# [What you should do]
Range to copy from the entries below: the line containing "Voetbalkamp" through the line containing "nous dès aujourd’hui", inclusive. Retype only those lines, exactly, without any images.

### Data

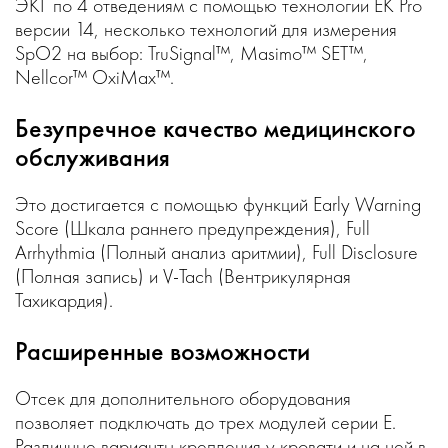
ЭКГ по 4 отведениям с помощью технологии EK Pro
версии 14, несколько технологий для измерения
SpO2 на выбор: TruSignal™, Masimo™ SET™,
Nellcor™ OxiMax™.
Безупречное качество медицинского
обслуживания
Это достигается с помощью функций Early Warning
Score (Шкала раннего предупреждения), Full
Arrhythmia (Полный анализ аритмии), Full Disclosure
(Полная запись) и V-Tach (Вентрикулярная
Тахикардия).
Расширенные возможности
Отсек для дополнительного оборудования
позволяет подключать до трех модулей серии E.
Различные варианты крепления у кровати и на ней в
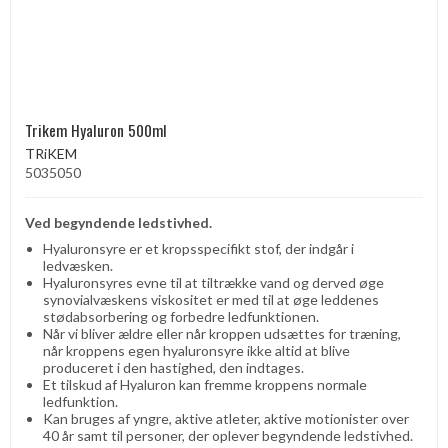
Trikem Hyaluron 500ml
TRiKEM
5035050
Ved begyndende ​​ledstivhed.
Hyaluronsyre er et kropsspecifikt stof, der indgår i
ledvæsken.
Hyaluronsyres evne til at tiltrække vand og derved øge
synovialvæskens viskositet er med til at øge leddenes
stødabsorbering og forbedre ledfunktionen.
Når vi bliver ældre eller når kroppen udsættes for træning,
når kroppens egen hyaluronsyre ikke altid at blive
produceret i den hastighed, den indtages.
Et tilskud af Hyaluron kan fremme kroppens normale
ledfunktion.
Kan bruges af yngre, aktive atleter, aktive motionister over
40 år samt til personer, der oplever begyndende ledstivhed.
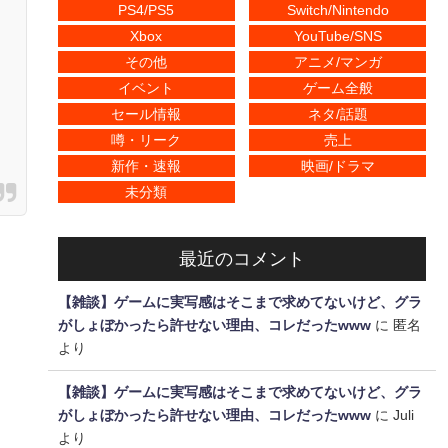
PS4/PS5
Switch/Nintendo
Xbox
YouTube/SNS
その他
アニメ/マンガ
イベント
ゲーム全般
セール情報
ネタ/話題
噂・リーク
売上
新作・速報
映画/ドラマ
未分類
最近のコメント
【雑談】ゲームに実写感はそこまで求めてないけど、グラ
がしょぼかったら許せない理由、コレだったwww
に
匿名
より
【雑談】ゲームに実写感はそこまで求めてないけど、グラ
がしょぼかったら許せない理由、コレだったwww
に
Juli
より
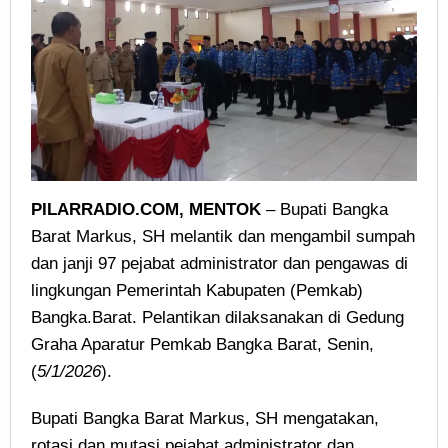
PILARRADIO.COM, MENTOK
– Bupati Bangka
Barat Markus, SH melantik dan mengambil sumpah
dan janji 97 pejabat administrator dan pengawas di
lingkungan Pemerintah Kabupaten (Pemkab)
Bangka.Barat. Pelantikan dilaksanakan di Gedung
Graha Aparatur Pemkab Bangka Barat, Senin,
(
5/1/2026
).
Bupati Bangka Barat Markus, SH mengatakan,
rotasi dan mutasi pejabat administrator dan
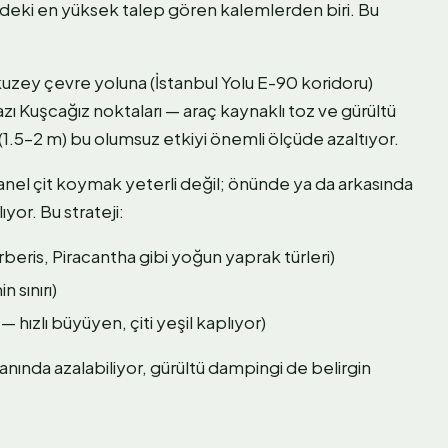
indeki en yüksek talep gören kalemlerden biri. Bu
uzey çevre yoluna (İstanbul Yolu E-90 koridoru)
ı Kuşcağız noktaları — araç kaynaklı toz ve gürültü
t (1.5–2 m) bu olumsuz etkiyi önemli ölçüde azaltıyor.
el çit koymak yeterli değil; önünde ya da arkasında
ıyor. Bu strateji:
beris, Piracantha gibi yoğun yaprak türleri)
 sınırı)
 hızlı büyüyen, çiti yeşil kaplıyor)
ında azalabiliyor, gürültü dampingi de belirgin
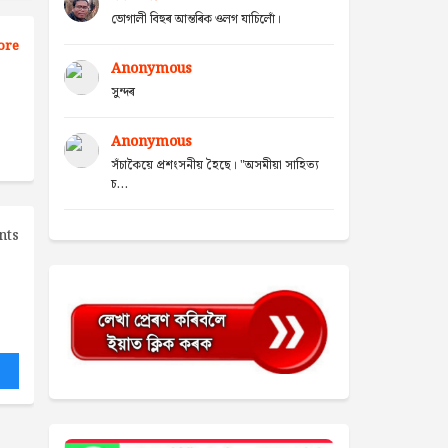
ভোগালী বিহুৰ আন্তৰিক ওলগ যাচিলোঁ।
ore
Anonymous
সুন্দৰ
Anonymous
সঁচাকৈয়ে প্ৰশংসনীয় হৈছে। "অসমীয়া সাহিত্য
চ...
nts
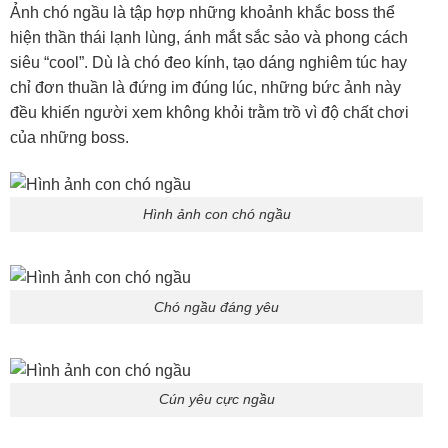
Ảnh chó ngầu là tập hợp những khoảnh khắc boss thể
hiện thần thái lạnh lùng, ánh mắt sắc sảo và phong cách
siêu “cool”. Dù là chó đeo kính, tạo dáng nghiêm túc hay
chỉ đơn thuần là đứng im đúng lúc, những bức ảnh này
đều khiến người xem không khỏi trằm trồ vì độ chất chơi
của những boss.
Hình ảnh con chó ngầu
Chó ngầu đáng yêu
Cún yêu cực ngầu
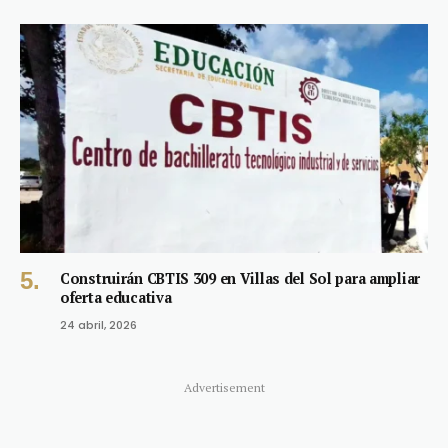
Construirán CBTIS 309 en Villas del Sol para ampliar
oferta educativa
24 abril, 2026
Advertisement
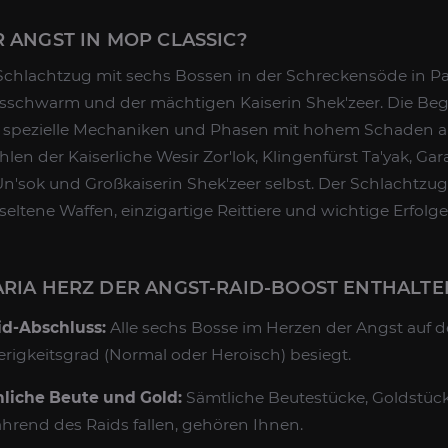
R ANGST IN MOP CLASSIC?
 Schlachtzug mit sechs Bossen in der Schreckensöde in Pa
isschwarm und der mächtigen Kaiserin Shek'zeer. Die B
spezielle Mechaniken und Phasen mit hohem Schaden au
len der Kaiserliche Wesir Zor'lok, Klingenfürst Ta'yak, Gar
Un'sok und Großkaiserin Shek'zeer selbst. Der Schlachtzu
seltene Waffen, einzigartige Reittiere und wichtige Erfolge
ARIA HERZ DER ANGST-RAID-BOOST ENTHALTE
id-Abschluss:
Alle sechs Bosse im Herzen der Angst auf 
igkeitsgrad (Normal oder Heroisch) besiegt.
liche Beute und Gold:
Sämtliche Beutestücke, Goldstüc
hrend des Raids fallen, gehören Ihnen.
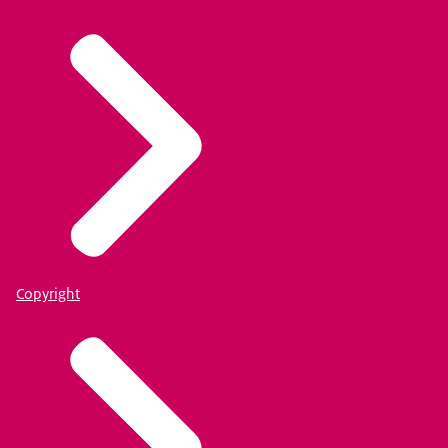
Copyright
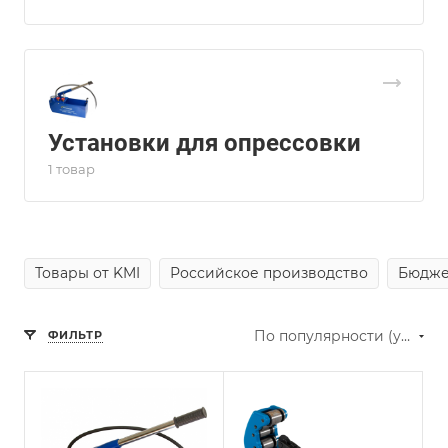
Установки для опрессовки
1 товар
Товары от KMI
Российское производство
Бюдже
По популярности (убывание)
ФИЛЬТР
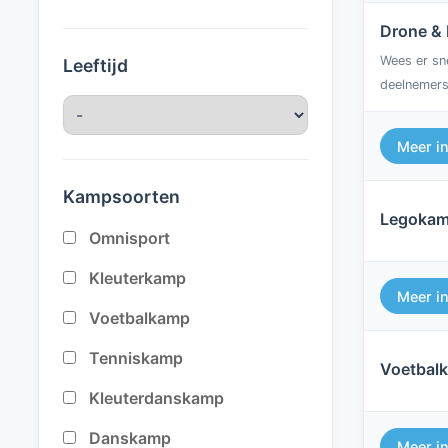
Drone &
Wees er sn
Leeftijd
deelnemers
Meer i
Kampsoorten
Legoka
Omnisport
Kleuterkamp
Meer i
Voetbalkamp
Tenniskamp
Voetbal
Kleuterdanskamp
Danskamp
Meer i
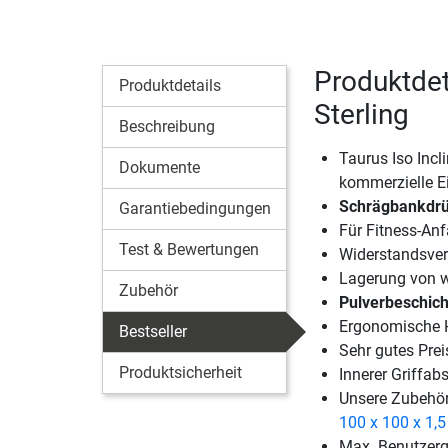
Produktdet
Produktdetails
Sterling
Beschreibung
Taurus Iso Incl
Dokumente
kommerzielle E
Schrägbankdrüc
Garantiebedingungen
Für Fitness-Anf
Test & Bewertungen
Widerstandsver
Lagerung von w
Zubehör
Pulverbeschich
Ergonomische H
Bestseller
Sehr gutes Prei
Produktsicherheit
Innerer Griffab
Unsere Zubehör
100 x 100 x 1,
Max. Benutzerg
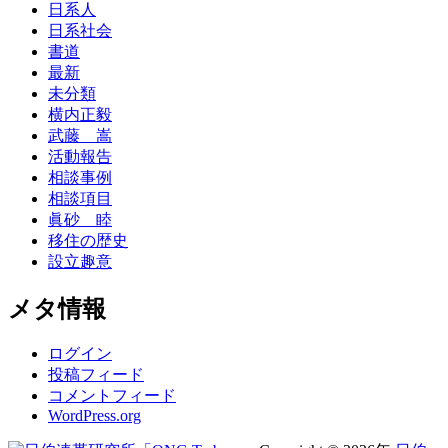
日系人
日系社会
書道
最新
未分類
横内正毅
武藤 嵩
活動報告
相談事例
相談項目
眞砂 睦
移住の歴史
設立趣意
メタ情報
ログイン
投稿フィード
コメントフィード
WordPress.org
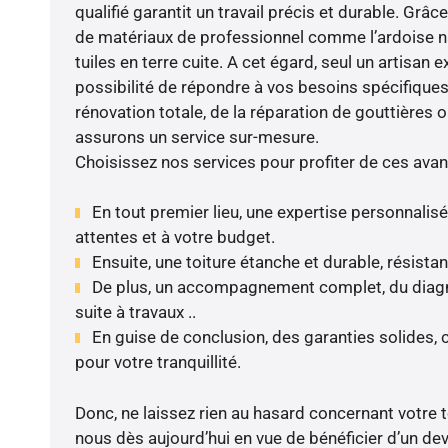
qualifié garantit un travail précis et durable. Grâc
de matériaux de professionnel comme l’ardoise nat
tuiles en terre cuite. A cet égard, seul un artisan 
possibilité de répondre à vos besoins spécifiques.
rénovation totale, de la réparation de gouttières o
assurons un service sur-mesure.
Choisissez nos services pour profiter de ces avan
En tout premier lieu, une expertise personnalis
attentes et à votre budget.
Ensuite, une toiture étanche et durable, résista
De plus, un accompagnement complet, du diagnos
suite à travaux ..
En guise de conclusion, des garanties solides,
pour votre tranquillité.
Donc, ne laissez rien au hasard concernant votre to
nous dès aujourd’hui en vue de bénéficier d’un devi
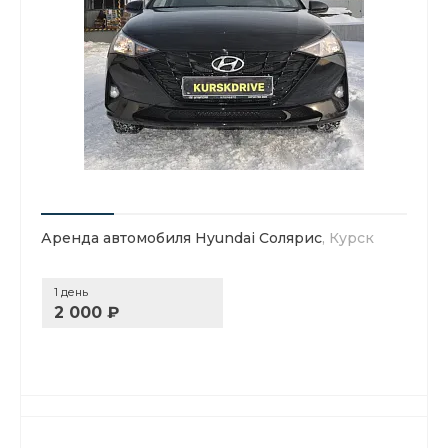
Аренда автомобиля Hyundai Солярис
, Курск
1 день
2 000 ₽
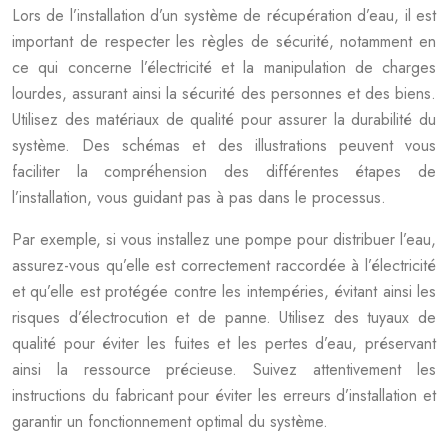
Lors de l’installation d’un système de récupération d’eau, il est
important de respecter les règles de sécurité, notamment en
ce qui concerne l’électricité et la manipulation de charges
lourdes, assurant ainsi la sécurité des personnes et des biens.
Utilisez des matériaux de qualité pour assurer la durabilité du
système. Des schémas et des illustrations peuvent vous
faciliter la compréhension des différentes étapes de
l’installation, vous guidant pas à pas dans le processus.
Par exemple, si vous installez une pompe pour distribuer l’eau,
assurez-vous qu’elle est correctement raccordée à l’électricité
et qu’elle est protégée contre les intempéries, évitant ainsi les
risques d’électrocution et de panne. Utilisez des tuyaux de
qualité pour éviter les fuites et les pertes d’eau, préservant
ainsi la ressource précieuse. Suivez attentivement les
instructions du fabricant pour éviter les erreurs d’installation et
garantir un fonctionnement optimal du système.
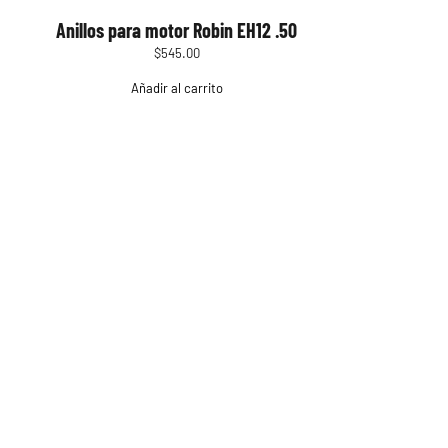
Anillos para motor Robin EH12 .50
$
545.00
Añadir al carrito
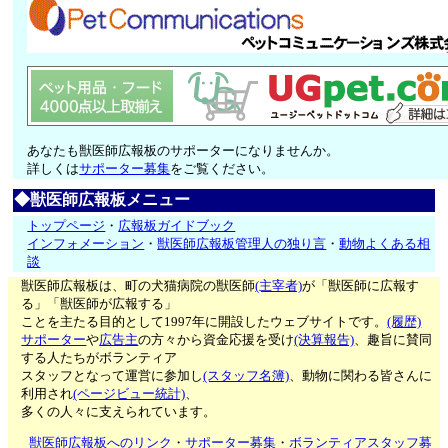
あなたも獣医師広報板のサポーターになりませんか。
詳しくは
サポーター募集
をご覧ください。
◆獣医師広報板メニュー
トップページ
・
広報板ガイドブック
インフォメーション
・
獣医師広報板管理人の独り言
・
動物よくある相
談
獣医師広報板は、町の犬猫病院の獣医師
(主宰者)
が「獣医師に広報す
る」「獣医師が広報する」
ことを主たる目的として1997年に開設したウェブサイトです。
(履歴)
サポーター
や
広告主
の方々から資金応援を受け
(決算報告)
、趣旨に賛同
する人たちがボランティア
スタッフとなって運営に参加し
(スタッフ名簿)
、動物に関わる皆さんに
利用され
(ページビュー統計)
、
多くの人々に支えられています。
獣医師広報板へのリンク
・
サポーター募集
・
ボランティアスタッフ募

######

# [Response area]
Voetbalkamp
Tenniskamp
Voetbal
Kleuterdanskamp
Danskamp
Meer i
Produktdet
Produktdetails
Sterling
Beschreibung
Taurus Iso Incl
Dokumente
kommerzielle E
Schrägbankdrüc
Garantiebedingungen
Für Fitness-Anf
Test & Bewertungen
Widerstandsver
Lagerung von w
Zubehör
Pulverbeschich
Ergonomische H
Bestseller
Sehr gutes Prei
Produktsicherheit
Innerer Griffab
Unsere Zubehör
100 x 100 x 1,
Max. Benutzerg
日系人
日系社会
書道
最新
未分類
横内正毅
武藤 嵩
活動報告
相談事例
相談項目
眞砂 睦
移住の歴史
設立趣意
メタ情報
ログイン
投稿フィード
コメントフィード
WordPress.org
qualifié garantit un travail précis et durable. Grâc
de matériaux de professionnel comme l’ardoise nat
tuiles en terre cuite. A cet égard, seul un artisan 
possibilité de répondre à vos besoins spécifiques.
rénovation totale, de la réparation de gouttières o
assurons un service sur-mesure.
Choisissez nos services pour profiter de ces avan
En tout premier lieu, une expertise personnalis
attentes et à votre budget.
Ensuite, une toiture étanche et durable, résista
De plus, un accompagnement complet, du diagnos
suite à travaux ..
En guise de conclusion, des garanties solides,
pour votre tranquillité.
Donc, ne laissez rien au hasard concernant votre to
nous dès aujourd’hui en vue de bénéficier d’un devi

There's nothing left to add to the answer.